The worst thing about Georgette, our otherwise dreamy house in the mountains of Western France, was the cats. There were at least two or three stray cats who apparently had been fed salmon steaks and caviar by the guests before us and were constantly lurking around and mewing for more. I’ve never been a cat lover and under normal circumstances would find them annoying, like hair in my dishwater, roll my eyes and step right over them to get on with the business of soaking in all that decadent peacefulness. The problem was a new little paranoia I’d adopted named Toxoplasmosis.

It all began a few months earlier when I was reading Adam Gopnik’s lovely and intelligent memoir about living in Paris, and had abandoned all fantasies of ever writing a sentence that didn’t sound like cave-dwelling drivel compared to the really smart writers out there. Just as I was considering funnelling my creative energies into finger knitting long yarn chains that could be wrapped into tea cozies, Gopnik handed me an even drearier fate to fear. His wife had become pregnant while in Paris and on her first visit to the doctor and been warned to never touch une salade, as though it was the French code word for cocaine. Apparently the French are highly concerned about Toxoplasmosis and therefore avoid all raw vegetables throughout their pregnancies. They pop brie cheese and red wine like prenatal vitamins, but vegetables are strictly forbidden. With the cultural taboos of every hemisphere accumulating in my tense little brain, my potential summer diet was dwindling to baguettes and Milka chocolate bars. (A friend of mine once told me that if you eat chocolate while pregnant, you’ll have a happy baby, and happiness is a very important quality in a baby so I try to do my part).

Before we left Kenya, I asked my obstetrician, Dr. Patel, about the French salad thing. He smiled and chuckled and said, “Sweetie, the French are very worried,” as though that ended the discussion. Mind you, this was in Nairobi where the World Health Organization supposedly imports milk from surrounding countries because the milk in the grocery store is so contaminated and void of nutrients it could cause more damage than help to undernourished children. Toxoplasmosis germs are probably always beaming up from my lettuce in thriving swarming colonies, but just haven’t made the media cut amidst all the other potential Kenyan pregnancy dangers, like say mass riots or malaria. “Just don’t spend time around any cats and you should be just fine, Sweetie.” In Dr. Patel’s dignified Indian Kenyan accent, it sounds like he’s calling me Sweet Tea. I realize in North America he’d likely get sued for sexist condescension or something, but it makes me feel safe, since no doctor would ever let anything bad happen to his precious Sweet Tea.

So I left for France, deciding I would stick to my familiar irrational fears and let the Toxo one slide. I wouldn’t be around any cats, after all, and would have enough to worry about with nitrates and Listeria outbreaks.
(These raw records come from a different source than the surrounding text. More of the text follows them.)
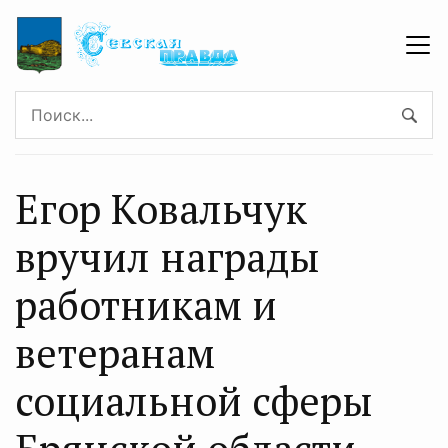
Егор Ковальчук
вручил награды
работникам и
ветеранам
социальной сферы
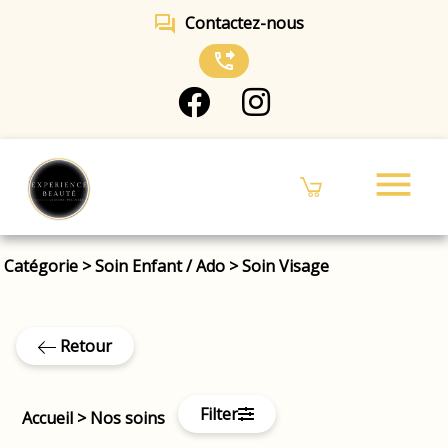
forum
Contactez-nous
phone_forwarded
menu
Catégorie
>
Soin Enfant / Ado
>
Soin Visage
Retour
Filter
Accueil
>
Nos soins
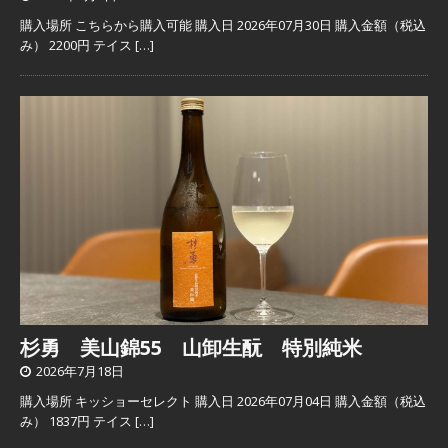
購入場所 こちらから購入可能 購入日 2026年07月30日 購入金額（税込
み） 2200円 テイス
[…]
杉勇 美山錦55 山卸生酛 特別純米
2026年7月18日
購入場所 キッショーセレクト 購入日 2026年07月04日 購入金額（税込
み） 1837円 テイス
[…]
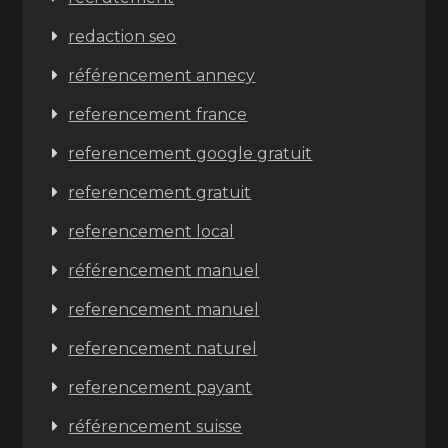
redaction seo
référencement annecy
referencement france
referencement google gratuit
referencement gratuit
referencement local
référencement manuel
referencement manuel
referencement naturel
referencement payant
référencement suisse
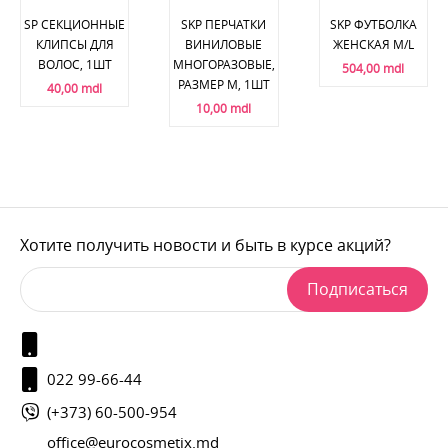
SP СЕКЦИОННЫЕ
SKP ПЕРЧАТКИ
SKP ФУТБОЛКА
КЛИПСЫ ДЛЯ
ВИНИЛОВЫЕ
ЖЕНСКАЯ M/L
ВОЛОС, 1ШТ
МНОГОРАЗОВЫЕ,
504,00 mdl
РАЗМЕР M, 1ШТ
40,00 mdl
10,00 mdl
Хотите получить новости и быть в курсе акций?
Подписаться
022 99-66-44
(+373) 60-500-954
office@eurocosmetix.md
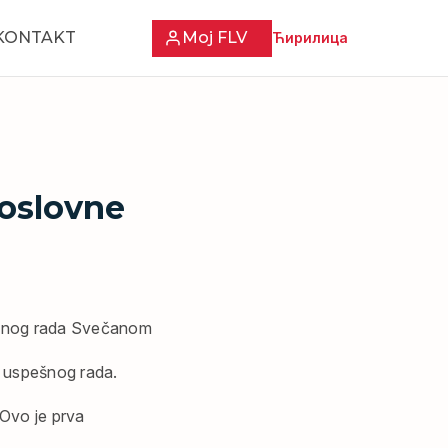
KONTAKT
Moj FLV
Ћирилица
poslovne
pešnog rada Svečanom
u uspešnog rada.
 Ovo je prva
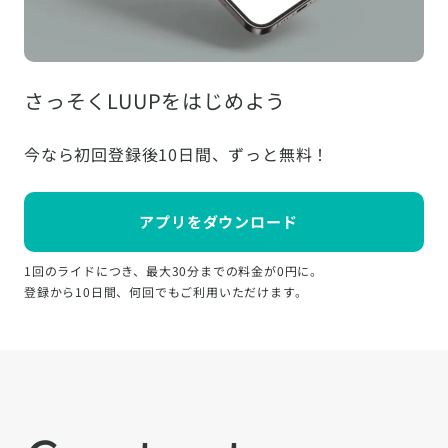
さっそくLUUPをはじめよう
今なら初回登録後10日間、ずっと無料！
アプリをダウンロード
1回のライドにつき、最大30分までの料金が0円に。
登録から10日間、何回でもご利用いただけます。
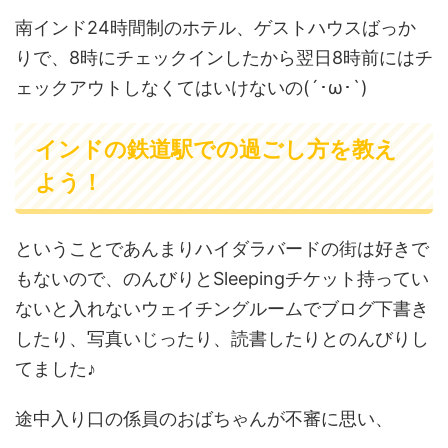
南インド24時間制のホテル、ゲストハウスばっか
りで、8時にチェックインしたから翌日8時前にはチ
ェックアウトしなくてはいけないの(´･ω･`)
インドの鉄道駅での過ごし方を教え
よう！
ということであんまりハイダラバードの街は好きで
もないので、のんびりとSleepingチケット持ってい
ないと入れないウェイチングルームでブログ下書き
したり、写真いじったり、読書したりとのんびりし
てました♪
途中入り口の係員のおばちゃんが不審に思い、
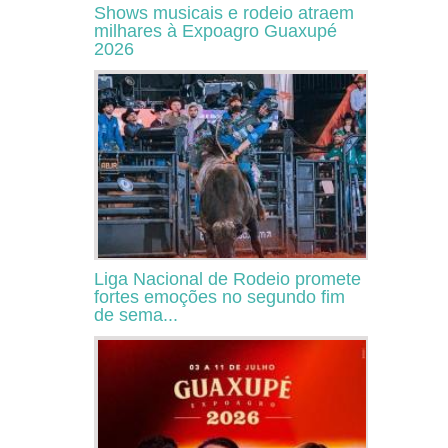
Shows musicais e rodeio atraem
milhares à Expoagro Guaxupé
2026
Liga Nacional de Rodeio promete
fortes emoções no segundo fim
de sema...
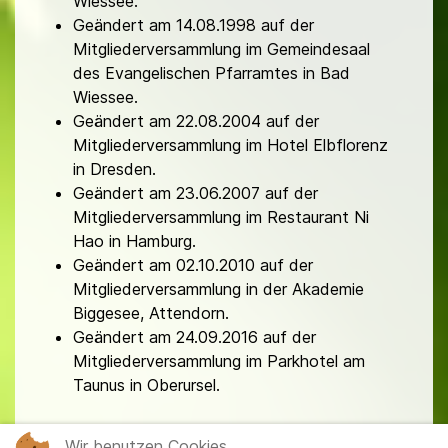
Wiessee.
Geändert am 14.08.1998 auf der
Mitgliederversammlung im Gemeindesaal
des Evangelischen Pfarramtes in Bad
Wiessee.
Geändert am 22.08.2004 auf der
Mitgliederversammlung im Hotel Elbflorenz
in Dresden.
Geändert am 23.06.2007 auf der
Mitgliederversammlung im Restaurant Ni
Hao in Hamburg.
Geändert am 02.10.2010 auf der
Mitgliederversammlung in der Akademie
Biggesee, Attendorn.
Geändert am 24.09.2016 auf der
Mitgliederversammlung im Parkhotel am
Taunus in Oberursel.
Wir benutzen Cookies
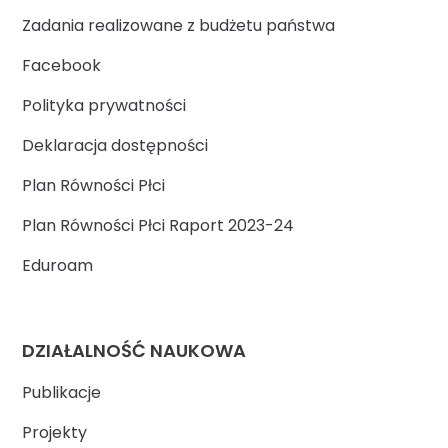
Zadania realizowane z budżetu państwa
Facebook
Polityka prywatności
Deklaracja dostępności
Plan Równości Płci
Plan Równości Płci Raport 2023-24
Eduroam
DZIAŁALNOŚĆ NAUKOWA
Publikacje
Projekty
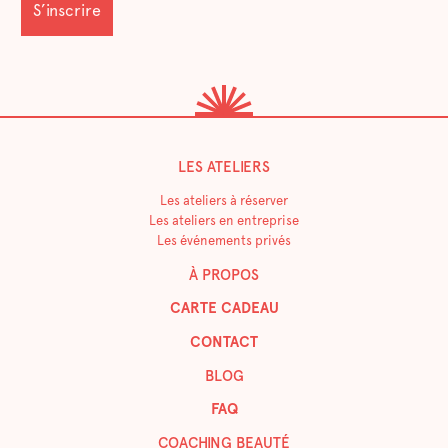
LES ATELIERS
Les ateliers à réserver
Les ateliers en entreprise
Les événements privés
À PROPOS
CARTE CADEAU
CONTACT
BLOG
FAQ
COACHING BEAUTÉ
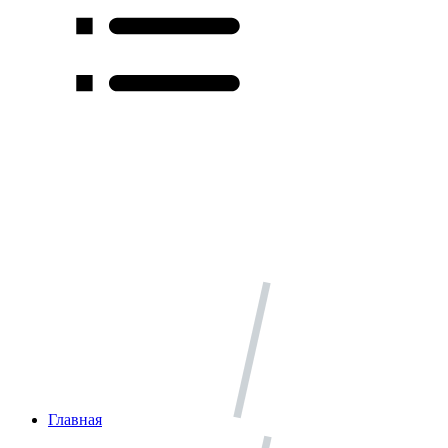
Главная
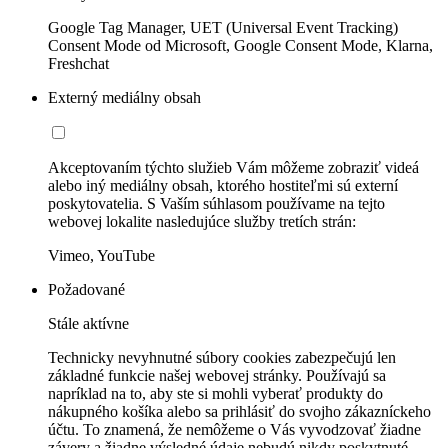
Google Tag Manager, UET (Universal Event Tracking)
Consent Mode od Microsoft, Google Consent Mode, Klarna,
Freshchat
Externý mediálny obsah
Akceptovaním týchto služieb Vám môžeme zobraziť videá
alebo iný mediálny obsah, ktorého hostiteľmi sú externí
poskytovatelia. S Vaším súhlasom používame na tejto
webovej lokalite nasledujúce služby tretích strán:
Vimeo, YouTube
Požadované
Stále aktívne
Technicky nevyhnutné súbory cookies zabezpečujú len
základné funkcie našej webovej stránky. Používajú sa
napríklad na to, aby ste si mohli vyberať produkty do
nákupného košíka alebo sa prihlásiť do svojho zákazníckeho
účtu. To znamená, že nemôžeme o Vás vyvodzovať žiadne
závery a žiadne výsledné údaje nebudú nikdy poskytnuté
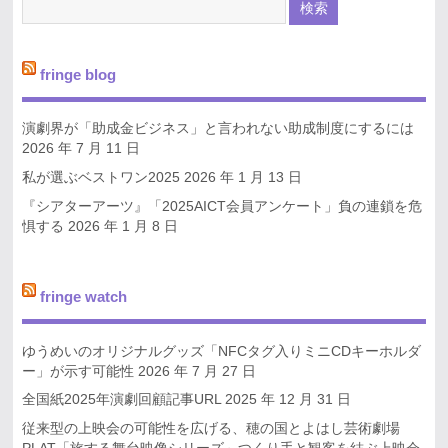
fringe blog
演劇界が「助成金ビジネス」と言われない助成制度にするには
2026 年 7 月 11 日
私が選ぶベストワン2025
2026 年 1 月 13 日
『シアターアーツ』「2025AICT会員アンケート」負の連鎖を危
惧する
2026 年 1 月 8 日
fringe watch
ゆうめいのオリジナルグッズ「NFCタグ入りミニCDキーホルダ
ー」が示す可能性
2026 年 7 月 27 日
全国紙2025年演劇回顧記事URL
2025 年 12 月 31 日
従来型の上映会の可能性を広げる、穂の国とよはし芸術劇場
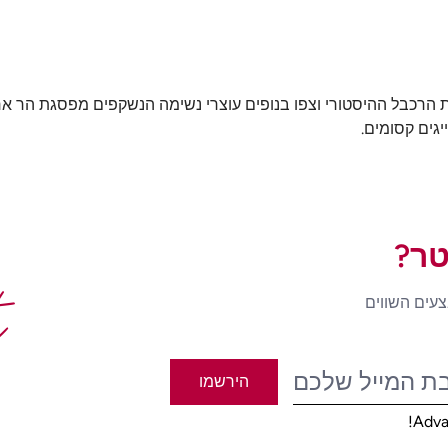
יגים קסומים.
טר?
t
צעים השווים
הירשמו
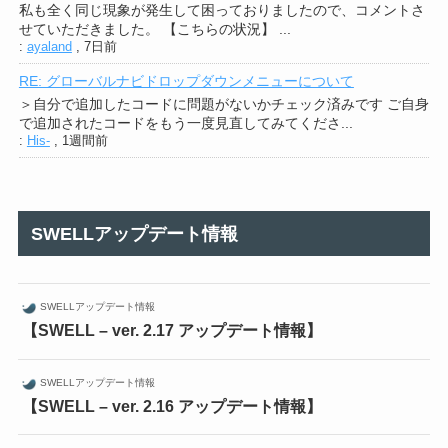
私も全く同じ現象が発生して困っておりましたので、コメントさ
せていただきました。 【こちらの状況】 ...
:
ayaland
,
7日前
RE: グローバルナビドロップダウンメニューについて
＞自分で追加したコードに問題がないかチェック済みです ご自身
で追加されたコードをもう一度見直してみてくださ...
:
His-
,
1週間前
SWELLアップデート情報
SWELLアップデート情報
【SWELL – ver. 2.17 アップデート情報】
SWELLアップデート情報
【SWELL – ver. 2.16 アップデート情報】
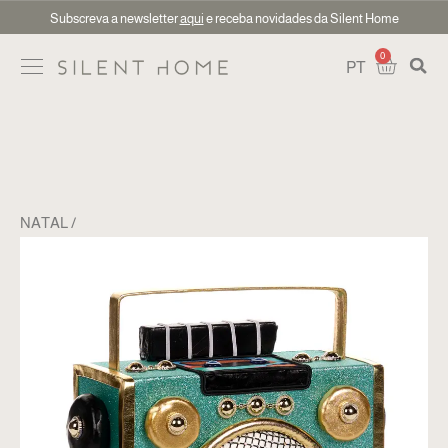
Subscreva a newsletter
aqui
e receba novidades da Silent Home
0
PT
NATAL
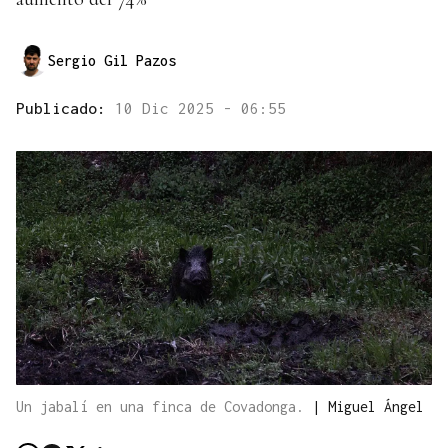
Sergio Gil Pazos
Publicado:
10 Dic 2025 - 06:55
Un jabalí en una finca de Covadonga.
|
Miguel Ángel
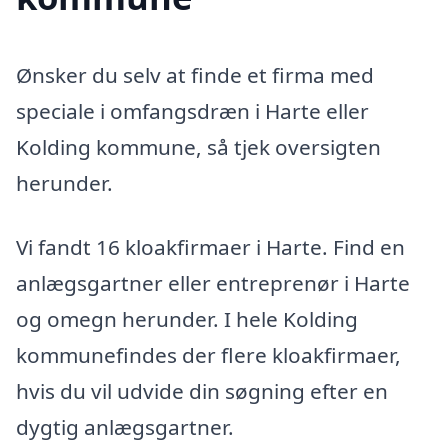
Ønsker du selv at finde et firma med
speciale i omfangsdræn i Harte eller
Kolding kommune, så tjek oversigten
herunder.
Vi fandt 16 kloakfirmaer i Harte. Find en
anlægsgartner eller entreprenør i Harte
og omegn herunder. I hele Kolding
kommunefindes der flere kloakfirmaer,
hvis du vil udvide din søgning efter en
dygtig anlægsgartner.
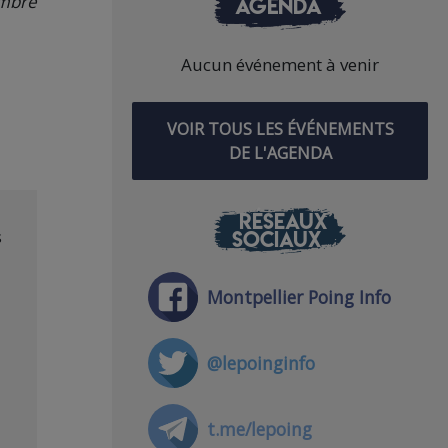
embre
AGENDA
Aucun événement à venir
VOIR TOUS LES ÉVÉNEMENTS
DE L'AGENDA
RÉSEAUX
s
SOCIAUX
Montpellier Poing Info
@lepoinginfo
t.me/lepoing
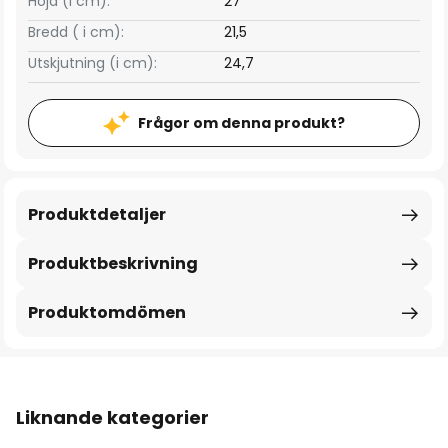
Höjd (i cm):
27
Bredd ( i cm):
21,5
Utskjutning (i cm):
24,7
Frågor om denna produkt?
Produktdetaljer
Produktbeskrivning
Produktomdömen
Liknande kategorier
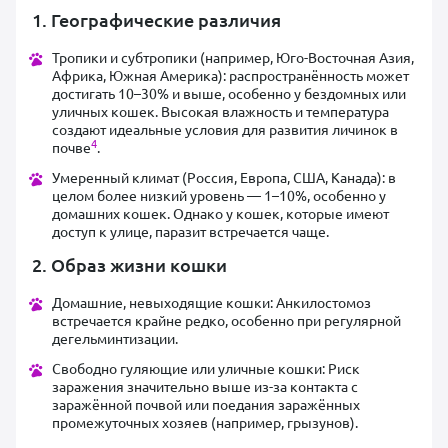
1. Географические различия
Тропики и субтропики (например, Юго-Восточная Азия,
Африка, Южная Америка): распространённость может
достигать 10–30% и выше, особенно у бездомных или
уличных кошек. Высокая влажность и температура
создают идеальные условия для развития личинок в
4
почве
.
Умеренный климат (Россия, Европа, США, Канада): в
целом более низкий уровень — 1–10%, особенно у
домашних кошек. Однако у кошек, которые имеют
доступ к улице, паразит встречается чаще.
2. Образ жизни кошки
Домашние, невыходящие кошки: Анкилостомоз
встречается крайне редко, особенно при регулярной
дегельминтизации.
Свободно гуляющие или уличные кошки: Риск
заражения значительно выше из-за контакта с
заражённой почвой или поедания заражённых
промежуточных хозяев (например, грызунов).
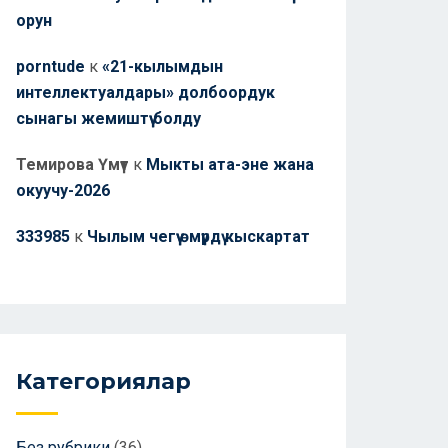
орун
porntude
к
«21-кылымдын
интеллектуалдары» долбоордук
сынагы жемиштүү болду
Темирова Үмүт
к
Мыкты ата-эне жана
окуучу-2026
333985
к
Чылым чегүү өмүрдү кыскартат
Категориялар
Без рубрики
(36)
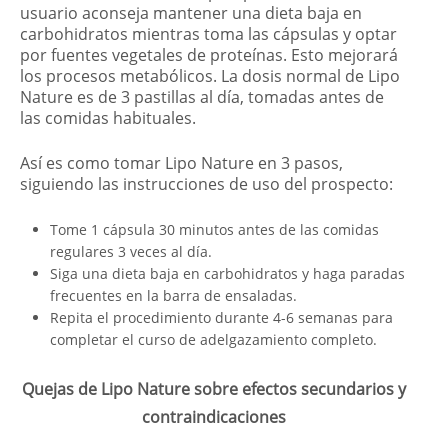
usuario aconseja mantener una dieta baja en
carbohidratos mientras toma las cápsulas y optar
por fuentes vegetales de proteínas. Esto mejorará
los procesos metabólicos. La dosis normal de Lipo
Nature es de 3 pastillas al día, tomadas antes de
las comidas habituales.
Así es como tomar Lipo Nature en 3 pasos,
siguiendo las instrucciones de uso del prospecto:
Tome 1 cápsula 30 minutos antes de las comidas
regulares 3 veces al día.
Siga una dieta baja en carbohidratos y haga paradas
frecuentes en la barra de ensaladas.
Repita el procedimiento durante 4-6 semanas para
completar el curso de adelgazamiento completo.
Quejas de Lipo Nature sobre efectos secundarios y
contraindicaciones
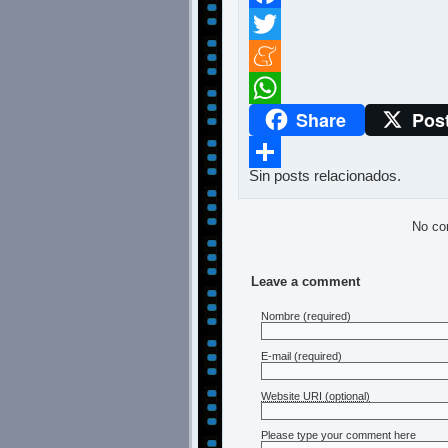
Facebook
Twitter
Meneame
Share
Pos
WhatsApp
Sin posts relacionados.
Compartir
No co
Leave a comment
Nombre
(required)
E-mail
(required)
Website URI (optional)
Please type your comment here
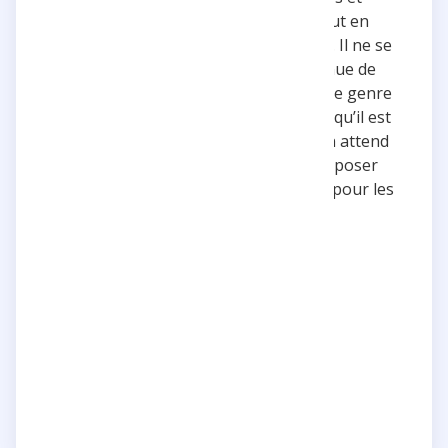
divertissantes. Sa capacité à innover tout en
restant fidèle à lui-même est admirable. Il ne se
repose jamais sur ses lauriers et continue de
repousser les limites à chaque projet. Ce genre
de persévérance et d’évolution montre qu’il est
un créateur passionné et ambitieux. On attend
toujours avec impatience ce qu’il va proposer
ensuite. Une vraie source d’inspiration pour les
jeunes créateurs !
5 stars
Creative
Passionate
Reply
Share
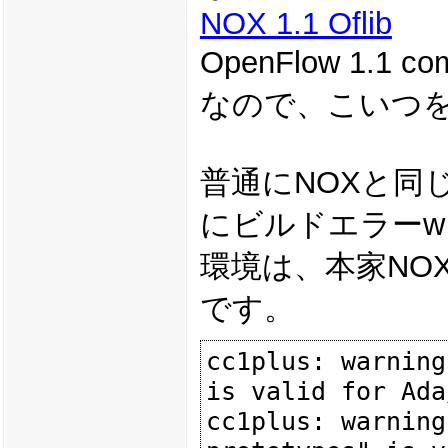
NOX 1.1 Oflib
OpenFlow 1.1 com
なので、こいつ
普通にNOXと同
にビルドエラーw
環境は、本家NOXをビ
です。
cc1plus: warning
is valid for Ada
cc1plus: warning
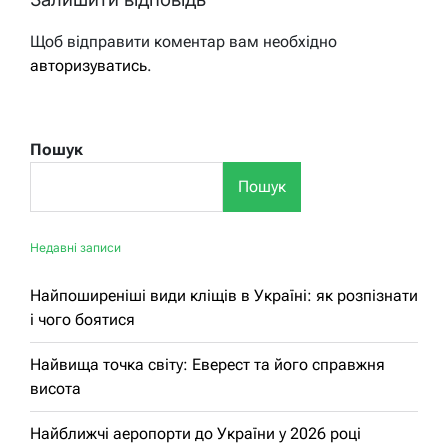
Щоб відправити коментар вам необхідно
авторизуватись
.
Пошук
Пошук
Недавні записи
Найпоширеніші види кліщів в Україні: як розпізнати
і чого боятися
Найвища точка світу: Еверест та його справжня
висота
Найближчі аеропорти до України у 2026 році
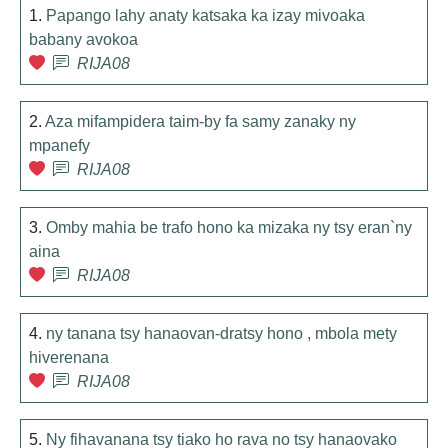
1.
Papango lahy anaty katsaka ka izay mivoaka
babany avokoa
RIJA08
2.
Aza mifampidera taim-by fa samy zanaky ny
mpanefy
RIJA08
3.
Omby mahia be trafo hono ka mizaka ny tsy eran`ny
aina
RIJA08
4.
ny tanana tsy hanaovan-dratsy hono , mbola mety
hiverenana
RIJA08
5.
Ny fihavanana tsy tiako ho rava no tsy hanaovako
What Georgette’s enchanting online property description failed to mention, however, is that I would, in fact, be around cats. A whole colony of them. And like my friend reminded me ever so poetically,” It’s not just the litterbox you have to worry about. Cats put their butts everywhere.” You can’t argue with that kind of eloquence and sure enough, cats were running around putting their butts on everything they could see- the chairs outside, the lovely table on the terrace where we’d planned to eat all our meals, and so on. The nitrate count in all that delicious garlic sausage I had bought from the gentlemanly butcher didn’t even make the radar of my inner paranoia squadron. All my energy was devoted to shooing away those vicious stray cats. (One of the previous guests had written in the guest book that they’d named that “gorgeous marbled cat, Mimi” or something equally affectionate, but a mother’s fears can make Shirley Temple look like a demon if there’s a chance she might not invite your daughter to her birthday party, and there was definitely nothing gorgeous about those Kevorkian creatures). And so I shooed, and clapped, and made silly hissing noises while waving sticks and pouncing at the cats. The girls loved it. They’d never seen their mom quite so animated and flailing before. It made for quite the afternoon activity, after the joys of stickers and poking sticks into sheep poop had worn off. The girls loved to chase the cats and shout “Shoo cat, don’t bother me” down the winding lane.

I felt a little guilty about it all. I’d always taught the girls to love and respect every living thing. We’re the kind of people who put empty margarine containers over crickets in the house and slide them inch by inch toward the doorway, trying not to pinch their little legs while we scoot them to freedom. We tell spiders to “Go back to your home!’ as we sweep them outside with our shoes. Granted, some of the time the spiders are already squished and oozing by this point and have to be scraped off into their home, but we try not to let the girls see that part. I know a woman whose commitment to respecting all living things leads her to talking to the ants in her kitchen and requesting very sternly that they turn around and leave at once. This approach has never worked for me, but then again she’s not dealing with African safari ants. Or maybe the ants can sense which crazy women really respect them and which are just embarrassed but desperate.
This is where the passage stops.